Necessary characteristics of a geoengineering advisory committee

The overarching goal of an advisory body on geoengineering should be to recommend principles, policies, and practices that help make research more safe, ethical, and publicly legitimate. But the procedures of such a body will be just as important as the content of its recommendations, and both will receive intense public scrutiny. An advisory committee on geoengineering will be more effective and legitimate to the extent that it is independent, transparent, deliberative, publicly engaged, and broadly framed. We discuss each of these qualities in turn.

Independent. The authority of expert advice depends on the public perception that it has not been unduly influenced by professional, economic, or political interests, including the interests of researchers, public officials, or the sponsoring agency itself. An advisory body that is seen as merely echoing the views of its sponsors would have little public credibility. In particular, an institution charged with monitoring and assessing research on geoengineering must not become, or be seen as becoming, an advocate for the deployment of geoengineering technologies. This requires including people with no direct involvement in geoengineering research.

Of course, expert advisory bodies cannot remain entirely insulated from the controversial issues they address, and it would be impractical to exclude everyone with a perceived interest in either promoting or opposing geoengineering research or deployment.
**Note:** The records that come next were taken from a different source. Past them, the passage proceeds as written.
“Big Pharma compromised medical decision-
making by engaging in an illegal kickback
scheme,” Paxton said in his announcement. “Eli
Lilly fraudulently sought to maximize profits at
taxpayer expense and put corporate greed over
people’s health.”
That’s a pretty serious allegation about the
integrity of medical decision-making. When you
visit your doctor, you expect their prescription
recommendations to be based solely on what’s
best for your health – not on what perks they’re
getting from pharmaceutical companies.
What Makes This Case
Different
Many of those most knowledgeable about geoengineering also have personal, professional, or political stakes in the issue. Committee independence should be understood, therefore, not with respect to individual committee members but rather as an institutional feature of the committee as a whole. An advisory body is independent when diverse perspectives and interests balance each other out, so that no particular view is able to dominate the others. This approach is echoed in the advisory committee guidelines of the National Academy of Sciences, which allow a fairly high degree of potential bias among committee members, as long as they are not entirely committed to a certain position. The best way to ensure independence is by appointing a balance of perspectives representing diverse disciplinary, experiential, geographic, and political orientations.
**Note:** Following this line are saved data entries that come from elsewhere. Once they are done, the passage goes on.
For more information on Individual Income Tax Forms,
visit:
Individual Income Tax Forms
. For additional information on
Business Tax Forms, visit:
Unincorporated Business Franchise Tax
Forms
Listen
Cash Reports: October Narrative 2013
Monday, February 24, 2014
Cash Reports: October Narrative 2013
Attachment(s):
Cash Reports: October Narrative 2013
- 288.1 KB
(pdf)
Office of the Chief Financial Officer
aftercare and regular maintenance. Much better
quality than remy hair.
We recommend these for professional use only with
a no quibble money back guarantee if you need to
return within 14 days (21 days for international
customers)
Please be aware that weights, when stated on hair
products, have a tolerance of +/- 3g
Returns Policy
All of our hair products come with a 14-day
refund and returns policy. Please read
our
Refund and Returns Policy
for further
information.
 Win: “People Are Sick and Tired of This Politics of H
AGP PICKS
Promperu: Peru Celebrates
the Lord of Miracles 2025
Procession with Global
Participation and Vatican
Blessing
Transparent. One way to help establish the independence and legitimacy of advisory committees is to make their proceedings publicly accessible and transparent. As Jane Long and Dane Scott have argued in these pages, sunshine is a good disinfectant for lurking vested interests. Further, citizens are more likely to trust advisory processes that remain open to public scrutiny. To be sure, transparency alone is never enough: Providing public access to information on geoengineering research will do nothing unless those who are concerned and affected actually have the means to make use of such information. Additionally, in some cases, excessive transparency requirements may make it difficult for committee members to openly discuss controversial issues. Generally speaking, however, secrecy breeds distrust, and advisory committee procedures should be as transparent as possible.

Deliberative. The authority of expert advice depends not primarily on the credentials of advisory committee members but on the reasons and arguments with which they defend their views. Indeed, given that advisory committees have no decisionmaking power, whatever authority they have rests primarily on their persuasive capacity. Advisory bodies are thus deliberative in a double sense; ideally, the members deliberate among themselves, and they inform and promote deliberation among policymakers and the general public. Although advisory committee members may have strong views on matters of either fact or value, they should remain open to alternative views and seek consensus.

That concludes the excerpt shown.